# Work order
Below are entries to be transcribed exactly; exclude the pictures from the copy.

━━━ Extracted data

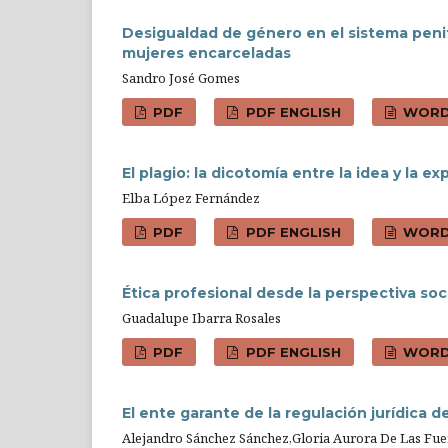
Desigualdad de género en el sistema penite
mujeres encarceladas
Sandro José Gomes
PDF
PDF ENGLISH
WOR
El plagio: la dicotomía entre la idea y la ex
Elba López Fernández
PDF
PDF ENGLISH
WOR
Ética profesional desde la perspectiva soci
Guadalupe Ibarra Rosales
PDF
PDF ENGLISH
WOR
El ente garante de la regulación jurídica 
Alejandro Sánchez Sánchez,Gloria Aurora De Las Fue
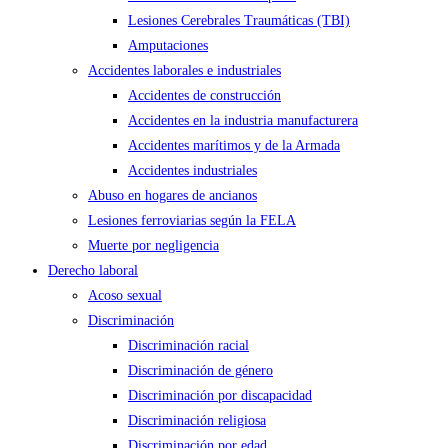
Lesiones Cerebrales Traumáticas (TBI)
Amputaciones
Accidentes laborales e industriales
Accidentes de construcción
Accidentes en la industria manufacturera
Accidentes marítimos y de la Armada
Accidentes industriales
Abuso en hogares de ancianos
Lesiones ferroviarias según la FELA
Muerte por negligencia
Derecho laboral
Acoso sexual
Discriminación
Discriminación racial
Discriminación de género
Discriminación por discapacidad
Discriminación religiosa
Discriminación por edad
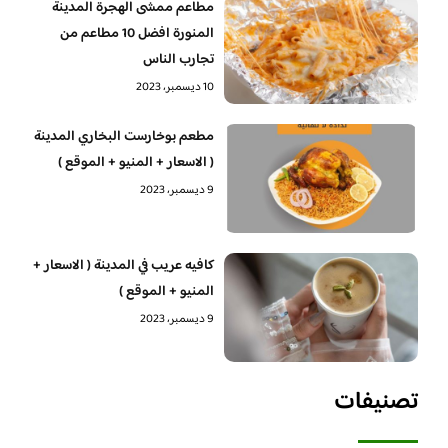
مطاعم ممشى الهجرة المدينة
المنورة افضل 10 مطاعم من
تجارب الناس
10 ديسمبر، 2023
مطعم بوخارست البخاري المدينة
( الاسعار + المنيو + الموقع )
9 ديسمبر، 2023
كافيه عريب في المدينة ( الاسعار +
المنيو + الموقع )
9 ديسمبر، 2023
تصنيفات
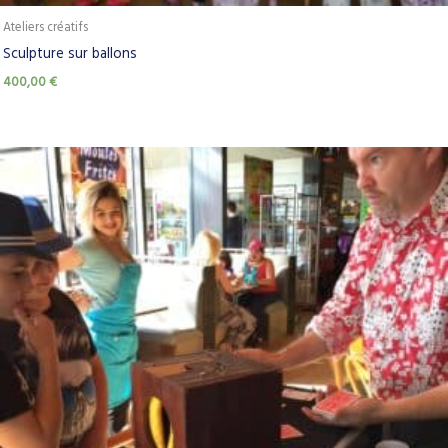
Ateliers créatifs
Sculpture sur ballons
400,00
€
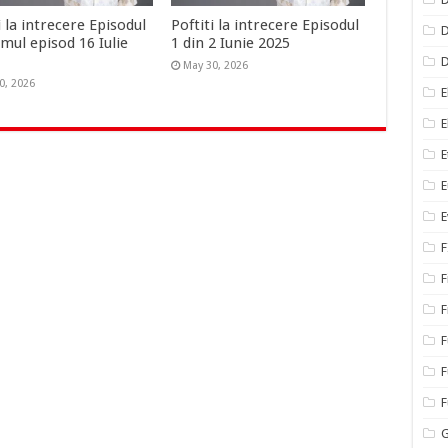
i la intrecere Episodul
Poftiti la intrecere Episodul
D
imul episod 16 Iulie
1 din 2 Iunie 2025
May 30, 2026
0, 2026
E
E
E
E
E
F
F
F
F
F
G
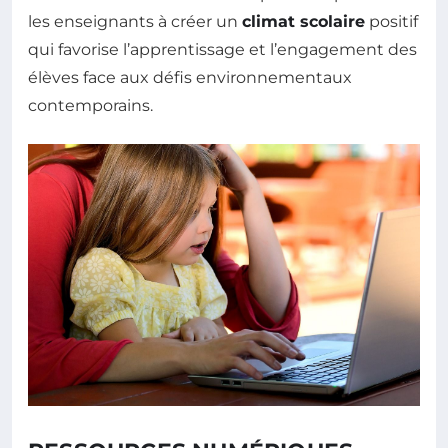
les enseignants à créer un
climat scolaire
positif
qui favorise l’apprentissage et l’engagement des
élèves face aux défis environnementaux
contemporains.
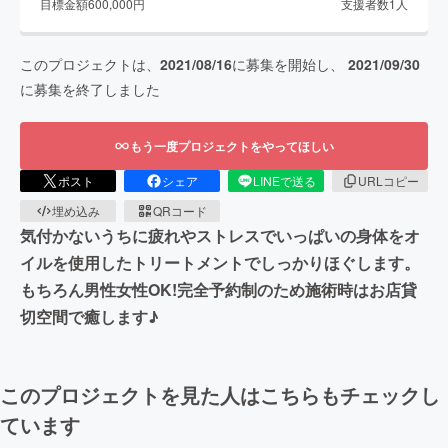
目標金額
600,000
円
支援者数
1
人
このプロジェクトは、
2021/08/16
に募集を開始し、
2021/09/30
に募集を終了しました
もう一度プロジェクトをやってほしい
ポスト
シェア
LINEで送る
URLコピー
埋め込み
QRコード
気付かないうちに疲れやストレスでいっぱいの身体をオ
イルを使用したトリートメントでしっかりほぐします。
もちろん男性女性OK!完全予約制のため施術時はお店貸
切空間で癒します♪
このプロジェクトを見た人はこちらもチェックし
ています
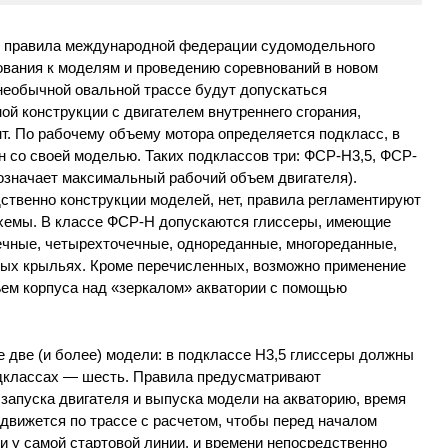
лу правила международной федерации судомодельного
вания к моделям и проведению соревнований в новом
необычной овальной трассе будут допускаться
й конструкции с двигателем внутреннего сгорания,
т. По рабочему объему мотора определяется подкласс, в
 со своей моделью. Таких подклассов три: ФСР-Н3,5, ФСР-
означает максимальный рабочий объем двигателя).
ственно конструкции моделей, нет, правила регламентируют
хемы. В классе ФСР-Н допускаются глиссеры, имеющие
ечные, четырехточечные, однореданные, многореданные,
ных крыльях. Кроме перечисленных, возможно применение
ем корпуса над «зеркалом» акватории с помощью
 две (и более) модели: в подклассе Н3,5 глиссеры должны
подклассах — шесть. Правила предусматривают
запуска двигателя и выпуска модели на акваторию, время
ь движется по трассе с расчетом, чтобы перед началом
ти у самой стартовой линии, и времени непосредственно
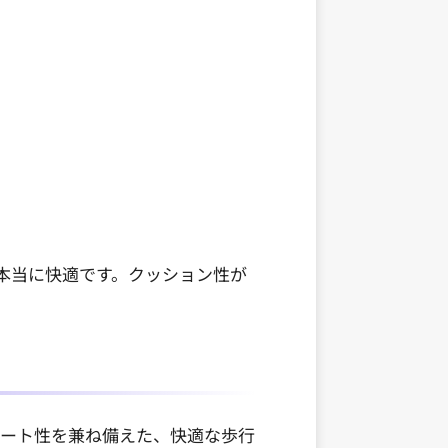
本当に快適です。クッション性が
とサポート性を兼ね備えた、快適な歩行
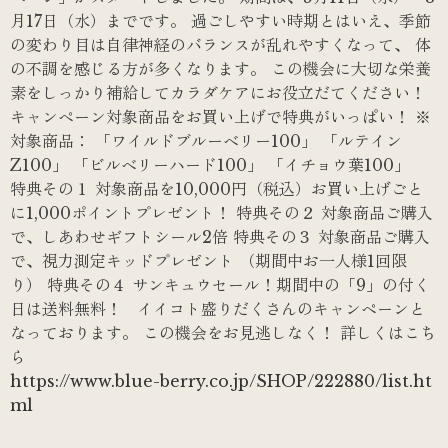
月17日（水）までです。 過ごしやすい時期とはいえ、季節
の変わり目は自律神経のバランスが乱れやすくなって、 体
の不調を感じる方が多くなります。 この機会に大切な栄養
素をしっかり補給してカラダケアにお役立だてください！
キャンペーン対象商品をお買い上げで特典がいっぱい！ ※
対象商品： 「ワイルドブルーベリー100」 「ルテイン
Z100」 「ビルベリーハード100」 「イチョウ葉100」
特典その１ 対象商品を10,000円（税込）お買い上げごと
に1,000ポイントプレゼント！ 特典その２ 対象商品ご購入
で、しあわせギフトシール2倍 特典その３ 対象商品ご購入
で、視力測定キッドプレゼント （期間中お一人様1回限
り） 特典その４ サンキュウセール！期間中の「9」の付く
日は送料無料！ イイコト盛りだくさんのキャンペーンと
なっております。 この機会をお見逃しなく！ 詳しくはこち
ら
https://www.blue-berry.co.jp/SHOP/222880/list.ht
ml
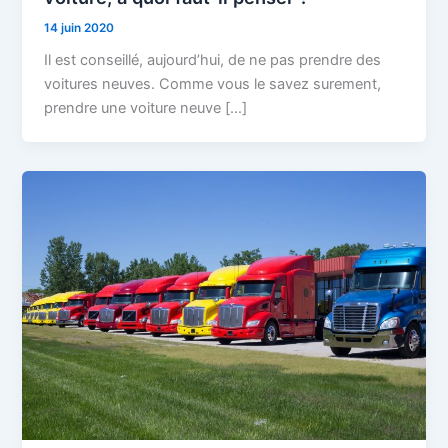
14 juin 2020
Il est conseillé, aujourd’hui, de ne pas prendre des
voitures neuves. Comme vous le savez surement,
prendre une voiture neuve […]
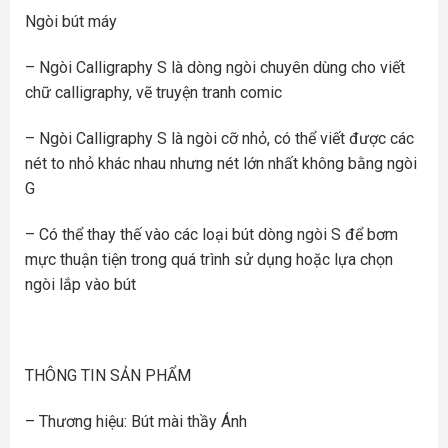
Ngòi bút máy
– Ngòi Calligraphy S là dòng ngòi chuyên dùng cho viết
chữ calligraphy, vẽ truyện tranh comic
– Ngòi Calligraphy S là ngòi cỡ nhỏ, có thể viết được các
nét to nhỏ khác nhau nhưng nét lớn nhất không bằng ngòi
G
– Có thể thay thế vào các loại bút dòng ngòi S để bơm
mực thuận tiện trong quá trình sử dụng hoặc lựa chọn
ngòi lắp vào bút
THÔNG TIN SẢN PHẨM
– Thương hiệu: Bút mài thầy Ánh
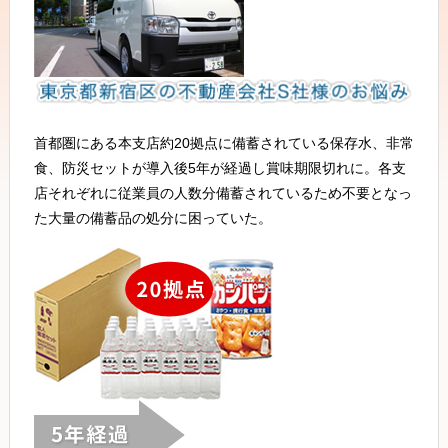
首都圏にある本支店約20拠点に備蓄されている保存水、非常
食、防災セットが導入後5年が経過し賞味期限切れに。各支
店それぞれに従業員の人数分備蓄されているため不要となっ
た大量の備蓄品の処分に困っていた。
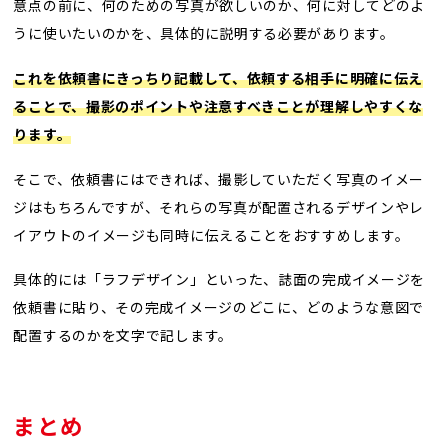
意点の前に、何のための写真が欲しいのか、何に対してどのよ
うに使いたいのかを、具体的に説明する必要があります。
これを依頼書にきっちり記載して、依頼する相手に明確に伝え
ることで、撮影のポイントや注意すべきことが理解しやすくな
ります。
そこで、依頼書にはできれば、撮影していただく写真のイメー
ジはもちろんですが、それらの写真が配置されるデザインやレ
イアウトのイメージも同時に伝えることをおすすめします。
具体的には「ラフデザイン」といった、誌面の完成イメージを
依頼書に貼り、その完成イメージのどこに、どのような意図で
配置するのかを文字で記します。
まとめ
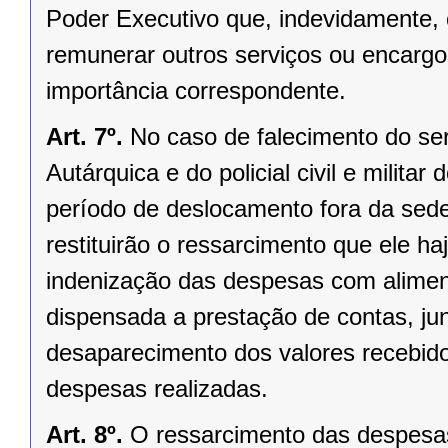
Poder Executivo que, indevidamente, 
remunerar outros serviços ou encargos
importância correspondente.
Art. 7º.
No caso de falecimento do serv
Autárquica e do policial civil e milita
período de deslocamento fora da sede
restituirão o ressarcimento que ele ha
indenização das despesas com alime
dispensada a prestação de contas, ju
desaparecimento dos valores recebid
despesas realizadas.
Art. 8º.
O ressarcimento das despesas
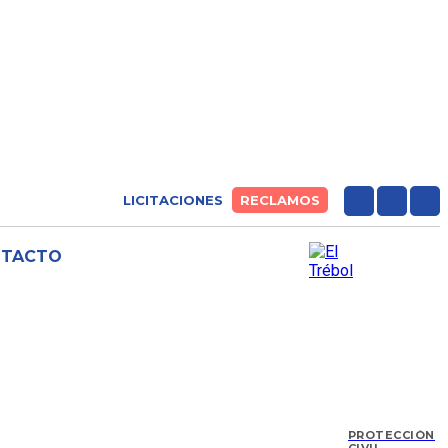
LICITACIONES
RECLAMOS
NTACTO
PROTECCIÓN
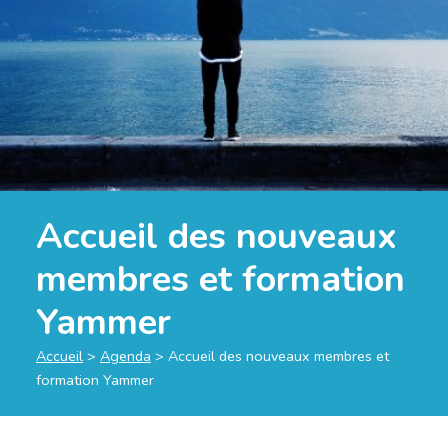
Accueil des nouveaux
membres et formation
Yammer
Accueil
>
Agenda
>
Accueil des nouveaux membres et
formation Yammer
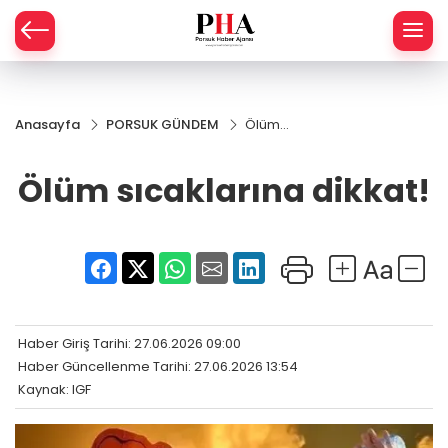
SPOR
Anasayfa
PORSUK GÜNDEM
Ölüm
AHİSAR
LIK
sıcaklarına
dikkat!
Ölüm sıcaklarına dikkat!
İ
L
R
SPRES
OMİ
ÖVİZ
RLAR
Haber Giriş Tarihi: 27.06.2026 09:00
Haber Güncellenme Tarihi: 27.06.2026 13:54
RTS HABER
Kaynak: IGF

━━━━━━

# Reply to the exercise
Desigualdad de género en el sistema penite
mujeres encarceladas
Sandro José Gomes
PDF
PDF ENGLISH
WOR
El plagio: la dicotomía entre la idea y la ex
Elba López Fernández
PDF
PDF ENGLISH
WOR
Ética profesional desde la perspectiva soci
Guadalupe Ibarra Rosales
PDF
PDF ENGLISH
WOR
El ente garante de la regulación jurídica 
Alejandro Sánchez Sánchez,Gloria Aurora De Las Fue
Lesiones Cerebrales Traumáticas (TBI)
Amputaciones
Accidentes laborales e industriales
Accidentes de construcción
Accidentes en la industria manufacturera
Accidentes marítimos y de la Armada
Accidentes industriales
Abuso en hogares de ancianos
Lesiones ferroviarias según la FELA
Muerte por negligencia
Derecho laboral
Acoso sexual
Discriminación
Discriminación racial
Discriminación de género
Discriminación por discapacidad
Discriminación religiosa
Discriminación por edad
مطاعم ممشى الهجرة المدينة
المنورة افضل 10 مطاعم من
تجارب الناس
10 ديسمبر، 2023
مطعم بوخارست البخاري المدينة
( الاسعار + المنيو + الموقع )
9 ديسمبر، 2023
كافيه عريب في المدينة ( الاسعار +
المنيو + الموقع )
9 ديسمبر، 2023
تصنيفات
Ateliers créatifs
Sculpture sur ballons
400,00
€
i la intrecere Episodul
Poftiti la intrecere Episodul
D
imul episod 16 Iulie
1 din 2 Iunie 2025
May 30, 2026
0, 2026
E
E
E
E
E
F
F
F
F
F
G
les enseignants à créer un
climat scolaire
positif
qui favorise l’apprentissage et l’engagement des
élèves face aux défis environnementaux
contemporains.
目標金額
600,000
円
支援者数
1
人
このプロジェクトは、
2021/08/16
に募集を開始し、
2021/09/30
に募集を終了しました
もう一度プロジェクトをやってほしい
ポスト
シェア
LINEで送る
URLコピー
埋め込み
QRコード
気付かないうちに疲れやストレスでいっぱいの身体をオ
イルを使用したトリートメントでしっかりほぐします。
もちろん男性女性OK!完全予約制のため施術時はお店貸
切空間で癒します♪
このプロジェクトを見た人はこちらもチェックし
ています
лу правила международной федерации судомодельного
вания к моделям и проведению соревнований в новом
необычной овальной трассе будут допускаться
й конструкции с двигателем внутреннего сгорания,
т. По рабочему объему мотора определяется подкласс, в
 со своей моделью. Таких подклассов три: ФСР-Н3,5, ФСР-
означает максимальный рабочий объем двигателя).
ственно конструкции моделей, нет, правила регламентируют
хемы. В классе ФСР-Н допускаются глиссеры, имеющие
ечные, четырехточечные, однореданные, многореданные,
ных крыльях. Кроме перечисленных, возможно применение
ем корпуса над «зеркалом» акватории с помощью
 две (и более) модели: в подклассе Н3,5 глиссеры должны
подклассах — шесть. Правила предусматривают
запуска двигателя и выпуска модели на акваторию, время
ь движется по трассе с расчетом, чтобы перед началом
ти у самой стартовой линии, и времени непосредственно
本当に快適です。クッション性が
とサポート性を兼ね備えた、快適な歩行
月17日（水）までです。 過ごしやすい時期とはいえ、季節
の変わり目は自律神経のバランスが乱れやすくなって、 体
の不調を感じる方が多くなります。 この機会に大切な栄養
素をしっかり補給してカラダケアにお役立だてください！
キャンペーン対象商品をお買い上げで特典がいっぱい！ ※
対象商品： 「ワイルドブルーベリー100」 「ルテイン
Z100」 「ビルベリーハード100」 「イチョウ葉100」
特典その１ 対象商品を10,000円（税込）お買い上げごと
に1,000ポイントプレゼント！ 特典その２ 対象商品ご購入
で、しあわせギフトシール2倍 特典その３ 対象商品ご購入
で、視力測定キッドプレゼント （期間中お一人様1回限
り） 特典その４ サンキュウセール！期間中の「9」の付く
日は送料無料！ イイコト盛りだくさんのキャンペーンと
なっております。 この機会をお見逃しなく！ 詳しくはこち
ら
https://www.blue-berry.co.jp/SHOP/222880/list.ht
ml
14 juin 2020
Il est conseillé, aujourd’hui, de ne pas prendre des
voitures neuves. Comme vous le savez surement,
prendre une voiture neuve […]
Ngòi bút máy
– Ngòi Calligraphy S là dòng ngòi chuyên dùng cho viết
chữ calligraphy, vẽ truyện tranh comic
– Ngòi Calligraphy S là ngòi cỡ nhỏ, có thể viết được các
nét to nhỏ khác nhau nhưng nét lớn nhất không bằng ngòi
G
– Có thể thay thế vào các loại bút dòng ngòi S để bơm
mực thuận tiện trong quá trình sử dụng hoặc lựa chọn
ngòi lắp vào bút
THÔNG TIN SẢN PHẨM
– Thương hiệu: Bút mài thầy Ánh
首都圏にある本支店約20拠点に備蓄されている保存水、非常
食、防災セットが導入後5年が経過し賞味期限切れに。各支
店それぞれに従業員の人数分備蓄されているため不要となっ
た大量の備蓄品の処分に困っていた。
意点の前に、何のための写真が欲しいのか、何に対してどのよ
うに使いたいのかを、具体的に説明する必要があります。
これを依頼書にきっちり記載して、依頼する相手に明確に伝え
ることで、撮影のポイントや注意すべきことが理解しやすくな
ります。
そこで、依頼書にはできれば、撮影していただく写真のイメー
ジはもちろんですが、それらの写真が配置されるデザインやレ
イアウトのイメージも同時に伝えることをおすすめします。
具体的には「ラフデザイン」といった、誌面の完成イメージを
依頼書に貼り、その完成イメージのどこに、どのような意図で
配置するのかを文字で記します。
まとめ
Poder Executivo que, indevidamente, 
remunerar outros serviços ou encargos
importância correspondente.
Art. 7º.
No caso de falecimento do serv
Autárquica e do policial civil e milita
período de deslocamento fora da sede
restituirão o ressarcimento que ele ha
indenização das despesas com alime
dispensada a prestação de contas, ju
desaparecimento dos valores recebid
despesas realizadas.
Art. 8º.
O ressarcimento das despesas
LICITACIONES
RECLAMOS
NTACTO
PROTECCIÓN
Accueil des nouveaux
membres et formation
Yammer
Accueil
>
Agenda
>
Accueil des nouveaux membres et
formation Yammer
SPOR
Anasayfa
PORSUK GÜNDEM
Ölüm
AHİSAR
LIK
sıcaklarına
dikkat!
Ölüm sıcaklarına dikkat!
İ
L
R
SPRES
OMİ
ÖVİZ
RLAR
Haber Giriş Tarihi: 27.06.2026 09:00
Haber Güncellenme Tarihi: 27.06.2026 13:54
RTS HABER
Kaynak: IGF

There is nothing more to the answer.